The research objective of this collaborative award is to develop flexible and cross-platform methods to fabricate three-dimensional (3D) lightwave circuits and photonic crystal structures in transparent media. A laser direct writing technique using high-repetition-rate femtosecond laser will be explored to produce compact 3D lightwave circuits. The approach takes advantages of multi-photon process induced by ultrashort laser pulses to initialize a universal photosensitivity response to change refractive indices in a wide array of optical materials. Bulk heating effects from high-repetition laser pulses will be utilized to mitigate laser-induced material damages to minimize optical loss and to achieve desired device performance of lightwave circuits. To fabricate 3D periodic photonic structures, multi-layer near-field diffractive optical elements will be developed to produce 3D interference patterns. Periodic photonic structures such as diamond-like photonic crystals will be fabricated using this one-optical-element and one-laser-exposure holographic fabrication process.

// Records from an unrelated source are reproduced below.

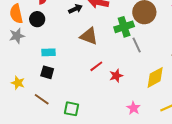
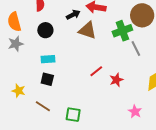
black circle: (37, 19) -> (45, 30), moved
brown triangle: (89, 36) -> (87, 30), moved

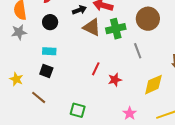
green cross: (122, 31) -> (116, 29), moved
red line: (96, 71) -> (96, 69), turned -32
green square: (73, 115) -> (78, 110), moved

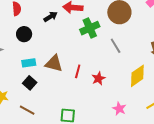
brown triangle: (92, 27) -> (54, 64), moved
black square: (46, 71) -> (30, 83), turned 32

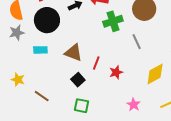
black circle: (24, 34) -> (47, 20), size x1.6
cyan rectangle: (29, 63) -> (40, 50), moved
black square: (30, 83) -> (78, 80), moved

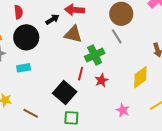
green cross: (113, 21) -> (95, 55), moved
gray line: (137, 42) -> (117, 36), moved
brown triangle: (73, 53) -> (73, 34), moved
black square: (78, 80) -> (65, 92), size x1.6

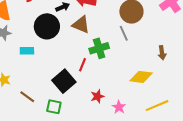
black circle: (26, 37) -> (47, 26), moved
yellow diamond: (140, 77) -> (141, 77), turned 35
red star: (101, 80) -> (97, 96), moved
green square: (71, 118) -> (54, 107), moved

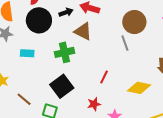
black circle: (47, 26) -> (39, 20), moved
green cross: (99, 48) -> (65, 52), moved
red line: (83, 65) -> (104, 77), moved

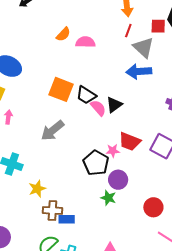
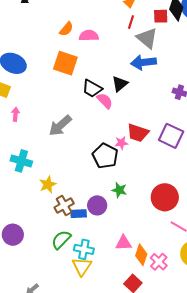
orange square: (61, 89) -> (65, 63), moved
black triangle: (114, 105) -> (120, 84), moved
purple circle: (118, 180) -> (97, 205), moved
red circle: (153, 207) -> (165, 197), size x1.4
brown cross: (52, 211) -> (64, 205), turned -30

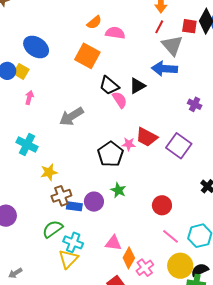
red circle: (165, 197) -> (162, 205), size x0.7

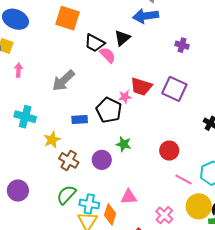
brown cross: (61, 196) -> (69, 160), turned -30
blue rectangle: (74, 206) -> (80, 119), moved
orange diamond: (129, 258) -> (110, 214), moved

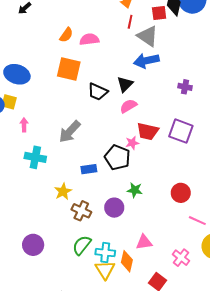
pink semicircle: (108, 55) -> (128, 106), moved, turned -72
cyan cross: (25, 117) -> (35, 157), moved

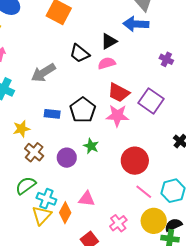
black trapezoid: (98, 92) -> (80, 53), moved
pink star: (132, 143) -> (117, 116), moved, size x1.6
red circle: (181, 193) -> (135, 161), size x1.4

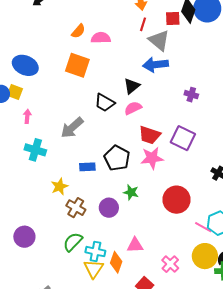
pink line: (144, 192) -> (203, 227), moved

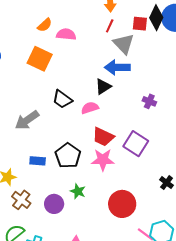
black triangle: (132, 86) -> (103, 87), moved

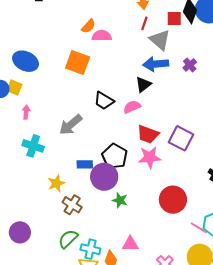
orange semicircle: (45, 25) -> (88, 26), moved
purple cross: (149, 101) -> (190, 65), moved, turned 32
green star: (78, 191) -> (120, 200), moved
purple circle: (54, 204) -> (104, 177), moved, size x1.4

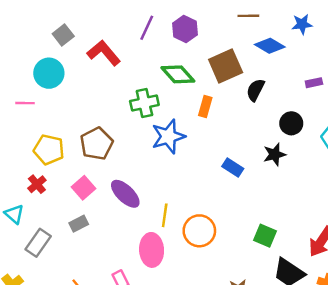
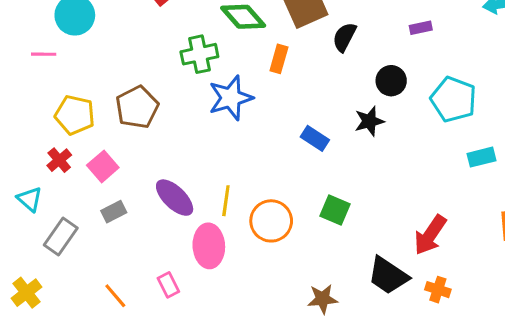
pink square: (83, 188) -> (103, 166), moved
purple ellipse: (125, 194) -> (175, 198), moved
green square: (265, 236) -> (335, 210), moved

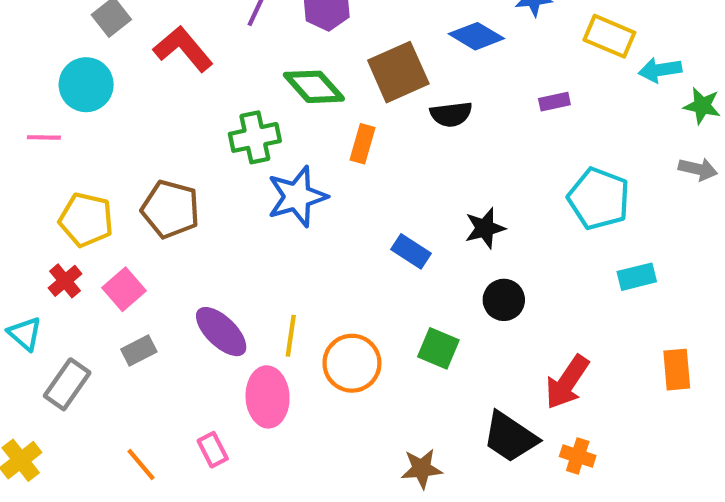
black semicircle: (344, 37) -> (451, 114), turned -124
black circle: (391, 81) -> (504, 300), moved
brown pentagon: (137, 107) -> (170, 209), turned -30

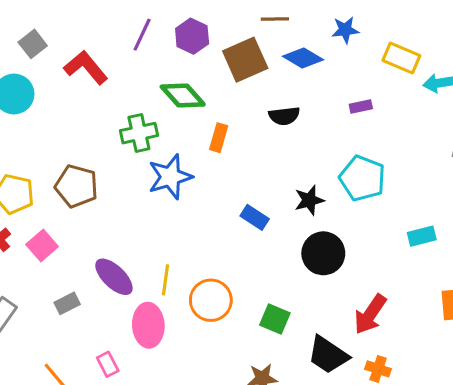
brown square: (398, 72) -> (245, 60), moved
cyan pentagon: (599, 199) -> (362, 178), moved
black circle: (504, 300) -> (323, 253), size x1.4
green square: (438, 348) -> (275, 319), moved
gray rectangle: (139, 351) -> (67, 303), moved

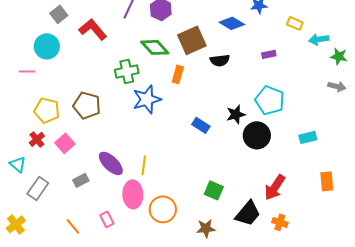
yellow rectangle: (401, 58) -> (295, 23), size x0.7
brown square: (245, 60) -> (192, 40), moved
black circle: (323, 253) -> (257, 135), moved
orange circle: (211, 300) -> (163, 209), moved
black trapezoid: (328, 355) -> (248, 213), turned -84

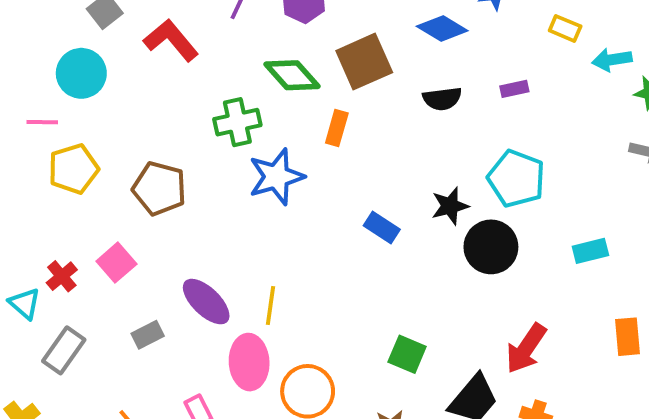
black semicircle: (220, 60) -> (442, 99), moved
yellow pentagon: (47, 110) -> (73, 169), moved, turned -30
red cross: (37, 139) -> (62, 276), moved

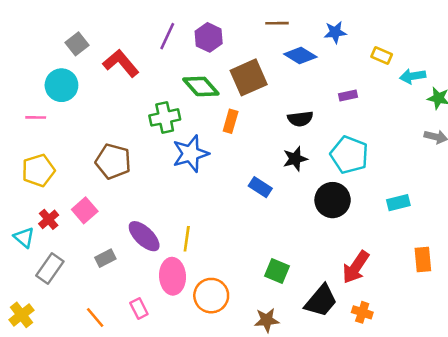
black semicircle: (442, 99) -> (300, 119), moved
yellow pentagon: (73, 169) -> (38, 170), moved
black star: (450, 206) -> (295, 159), moved

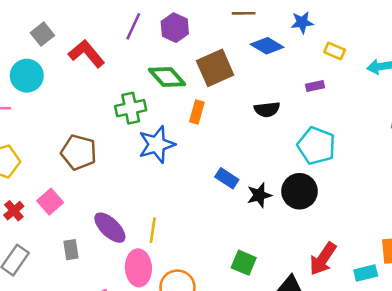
yellow rectangle: (382, 55) -> (335, 51), moved
black star: (295, 159) -> (259, 195), moved
cyan rectangle: (398, 203) -> (366, 273), moved
gray rectangle: (105, 258) -> (71, 250), turned -72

If successful, the results of this research will yield a cross-platform laser manufacturing technique to fabricate high-quality lightwave circuits in a wide array of optical substrates. The fabrication technique will enable new 3D photonic circuit architectures that allows lightwave circuits to be routed vertically and continuously in- and out- of a plane. This will drastically increase the density, functionality, and complexity of the optical circuitry. The success of this research will also enable the fabrication of mid-IR fiber lasers and sensor devices for applications in chemical sensing and structural health monitoring in harsh environments. The holographic laser fabrication developed from this award can be conveniently built into the existing multiple mask fabrication flow for integrated optoelectronic circuit manufacturing. This enables the monolithic integration of photonic crystal structures with other on-chip optical components for widespread applications. This award will also support an interdisciplinary training program for undergraduate students on the integrated laser manufacturing and product innovation. Through undergraduate extracurricular activities on robotics and minority outreach activities, the proposed education programs will attract female and under-represented minority students to study engineering and science at both undergraduate and graduate levels.

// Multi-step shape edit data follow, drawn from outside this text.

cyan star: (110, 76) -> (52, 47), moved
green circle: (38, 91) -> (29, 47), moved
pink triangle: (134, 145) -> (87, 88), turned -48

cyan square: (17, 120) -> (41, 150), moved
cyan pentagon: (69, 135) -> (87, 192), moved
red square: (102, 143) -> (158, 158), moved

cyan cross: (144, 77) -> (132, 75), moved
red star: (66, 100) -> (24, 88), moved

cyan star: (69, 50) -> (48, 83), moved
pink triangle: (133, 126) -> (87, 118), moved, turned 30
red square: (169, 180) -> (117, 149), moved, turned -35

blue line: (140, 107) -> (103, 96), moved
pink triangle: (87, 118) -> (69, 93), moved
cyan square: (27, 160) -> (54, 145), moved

This research project explored laser fabrication of three-dimensional micro-optic and nano-optic devices for telecommunication and sensing applications. By studying laser matter interactions, this research project sheds light on how femtosecond short laser pulses and their spatial energy distribution can be used to engineer material modification at nanometer scales. Based on these scientific knowledges, 3D optic devices with exceptional high optical and mechanic qualities were fabricated in a wide array of optical substrates for a wide ranges of photonics applications. The three-dimensional architecture enabled by the laser fabrication technique has drastically increased the density, functionality, and complexity of optical circuitry. The holographic laser lithography technique developed by this project provides a unique opportunity to integrate 3D photonic crystal structures with other optoelectronic devices on-chip. The hologrpahic laser lithography technique developed by this project can be conveniently built into the existing multiple mask fabrication flow for integrated optoelectronic circuit manufacturing. This enables the monolithic integration of photonic crystal structures with other on-chip optical components. Teaming up with local industry, this research project enabled the University of Pittsburgh to provide an interdisciplinary training program for our undergraduate students on the integrated laser manufacturing and product innovation. It has produced a number of highly trained science and engineering leaders in micro-electronics and photonics area.